One who lives in the shelter of the Most High abides in the shade of the Almighty. He will save you from the trap of the hunter and the deadly pestilence. You need not fear the terror by night, nor the arrow that flies by day; nor the pestilence that stalks in darkness, nor the plague that ravages at noon. Though a thousand may fall at your side, even ten thousand at your right hand, yet unto you it shall not come nigh.

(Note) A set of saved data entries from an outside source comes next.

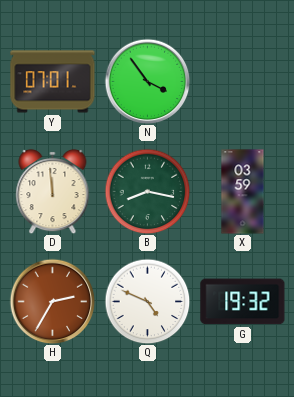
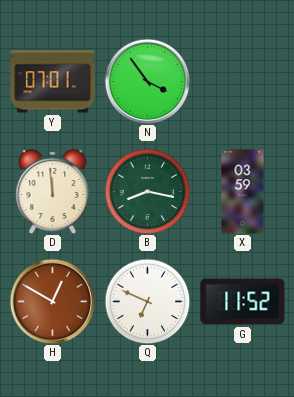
H: 2:35 -> 12:50
Q: 4:49 -> 6:49
G: 19:32 -> 11:52
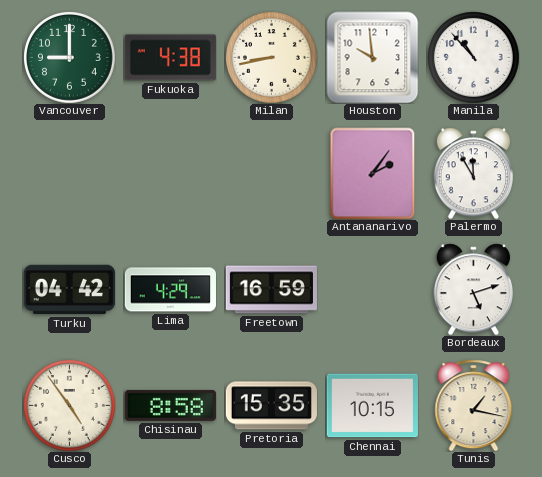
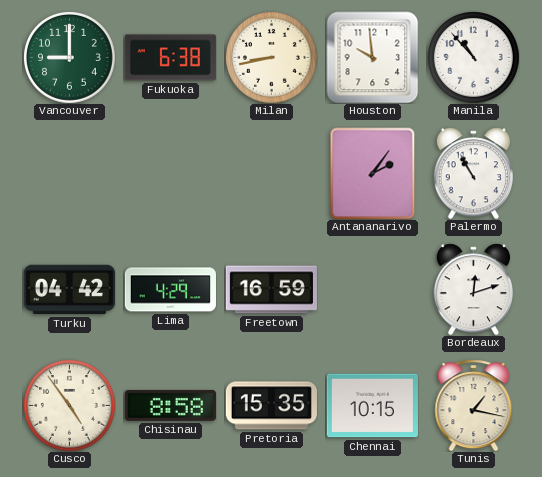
Fukuoka: 4:38 -> 6:38
Palermo: 11:55 -> 10:55
Bordeaux: 5:12 -> 12:12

I am not simple – or faithful – enough to believe that simply reciting these words will guarantee my safety. Saying the words is not the equivalent of completing the enrollment forms in supernatural travel insurance. I am not insured. But it is in the beauty of the poetics; in the relief of putting fears into words then filing them away; in the unspoken reminder that in matters in which I am powerless there is no point fretting – in these I find comfort, acceptance.

I am not insured, just assured.

I wish us all safe travels.

The Eve of the Eve of Yom Kippur

The house, emptied now of the insurrection that is a bunch of grandboys on school holidays, is quiet. These are the peaceful moments when the house exhales, the pulses slow and thought recovers.

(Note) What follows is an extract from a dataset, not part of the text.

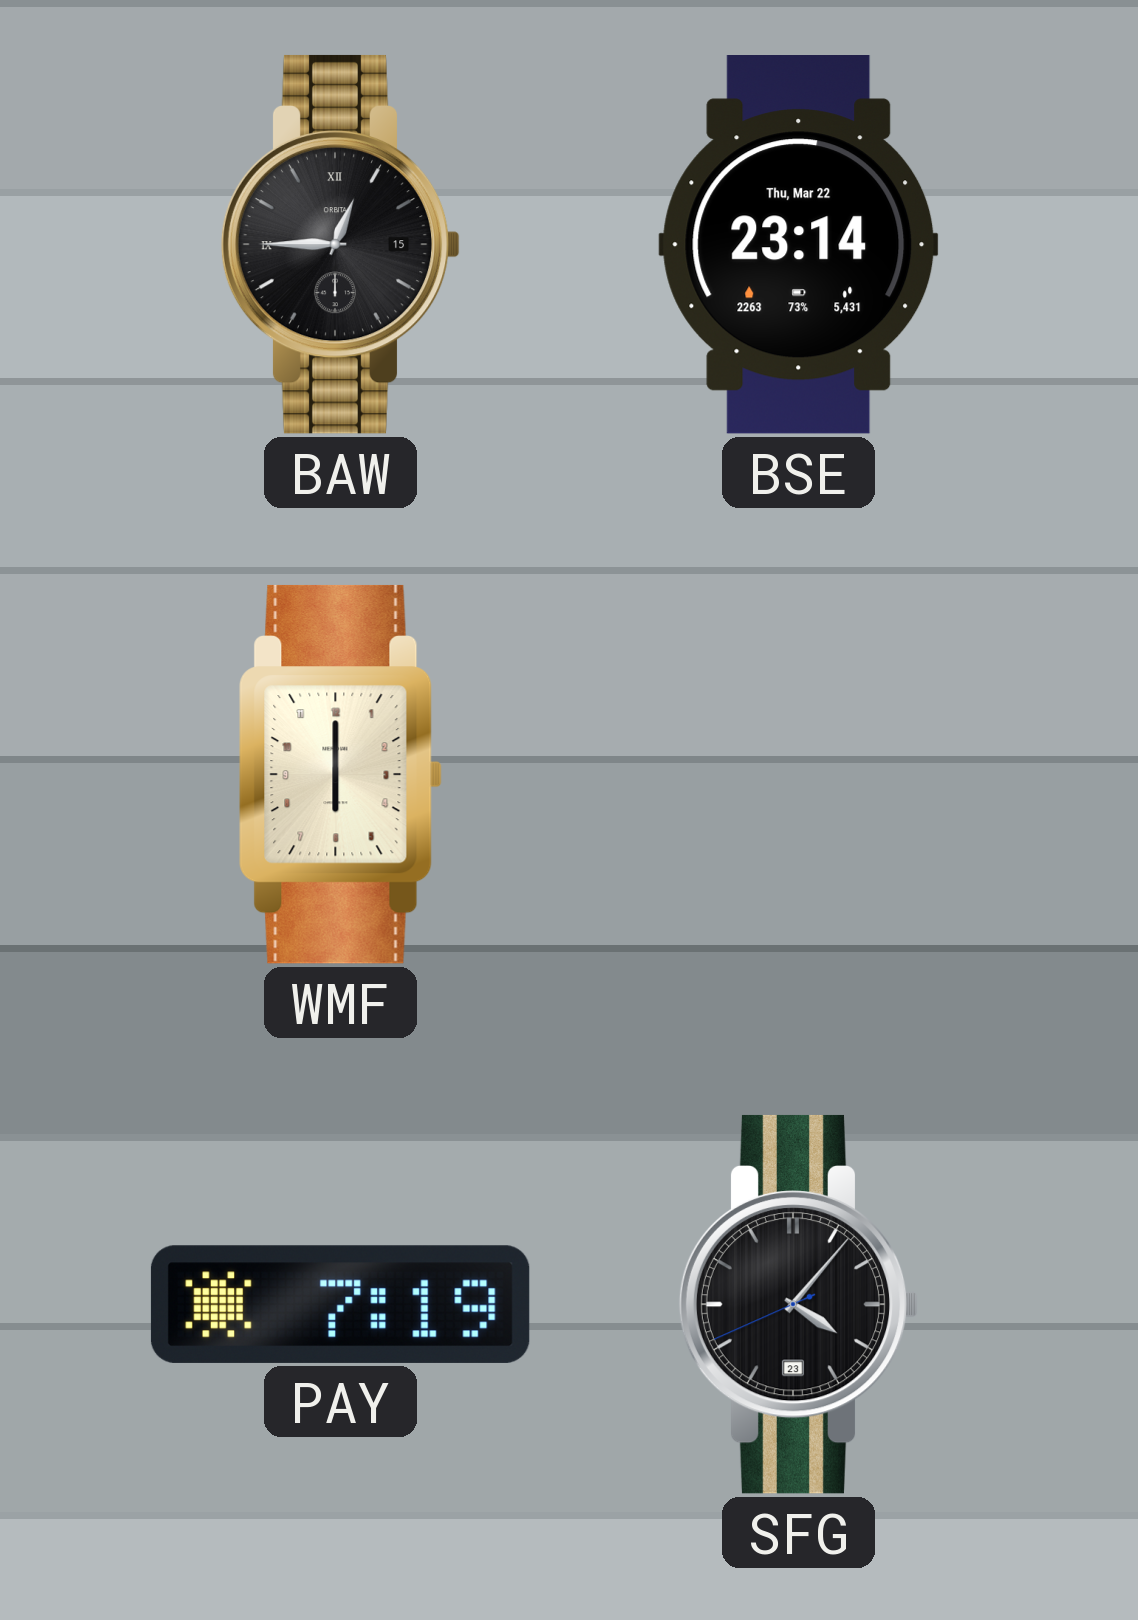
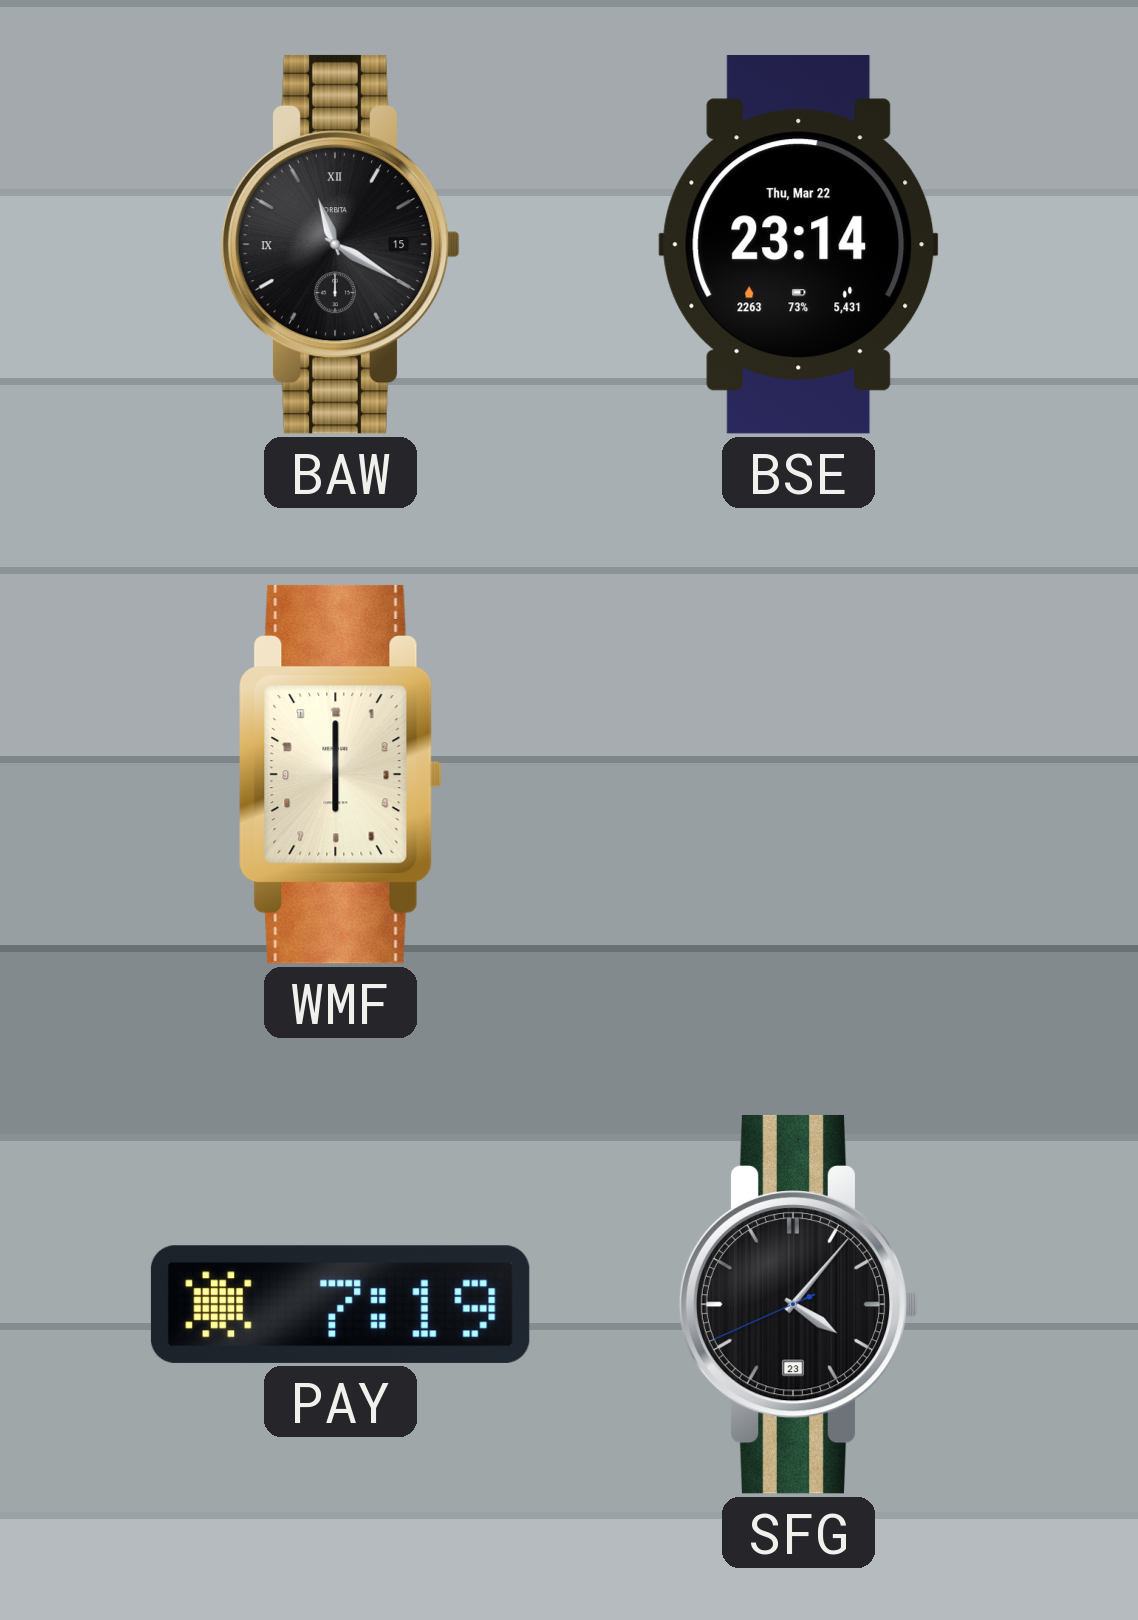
BAW: 12:45 -> 11:20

Tonight is the night before the eve of Yom Kippur, the Jewish Day of Atonement, our Sorry Day. What am I sorry for? For what need I atone? Almost all my sins are those committed in words: I am sorry for the words shouted in anger at my grandrats, sorry for careless slights and unkind witticisms, sorry for speaking faster than my thinking.
And as this blog consists of words, I should search them.

I wrote (in How we Killed Leo) unkindly of Mister Scott Morrison. Elsewhere I have written uncharitably of Mr Shorten and Mr Abbott. All of these public people have private families who would feel wounded when writers such as I play the man instead of attacking the issue. I referred – wittily I felt – to our homegrown press baron as Murd. I should wash my mouth out. I am sorry for the hurt I have done those men and their families.

I remain sorry – and ashamed – that we Australians choose representatives who follow our baser instincts instead of those who might lead us and inspire our finer selves.

In the person of the successor in Sydney to Cardinal Pell, we might have found such a leader. On the morning after his accession the new archbishop spoke like one repentant for wrongs, transparent in confession, compassionate towards those hurt, and creative and courageous in his declared resolve to seek out his brother clerics in the Muslim community, ‘to find ways we can work together to heal our community’. This on the very morning we all read of the arrest of one Australian suspected of plotting to kidnap and behead another – any other – Australian.

A few weeks ago a Jewish democrat, tirelessly active in the struggle to improve our policies towards refugees, shared with me a bright new idea. “Howard,” he said, “Instead of attacking politicians I want to mobilise members and leaders of all of Australia’s faith communities to work together with government to create some softer policies that will be less cruel in their effects on those already here and kept in limbo.” Many, many are the Australians who wish our practices were not so harsh. Many are ashamed. Many have raised voices – as I have – in rancour. What I heard now was the echo of the quiet wisdom of Petro Georgiou, former Member for Kooyong, the man who spoke softly to a hard-faced Prime Minister and brought some humanity into policy.

As the prophet said, “Come, let us reason together.”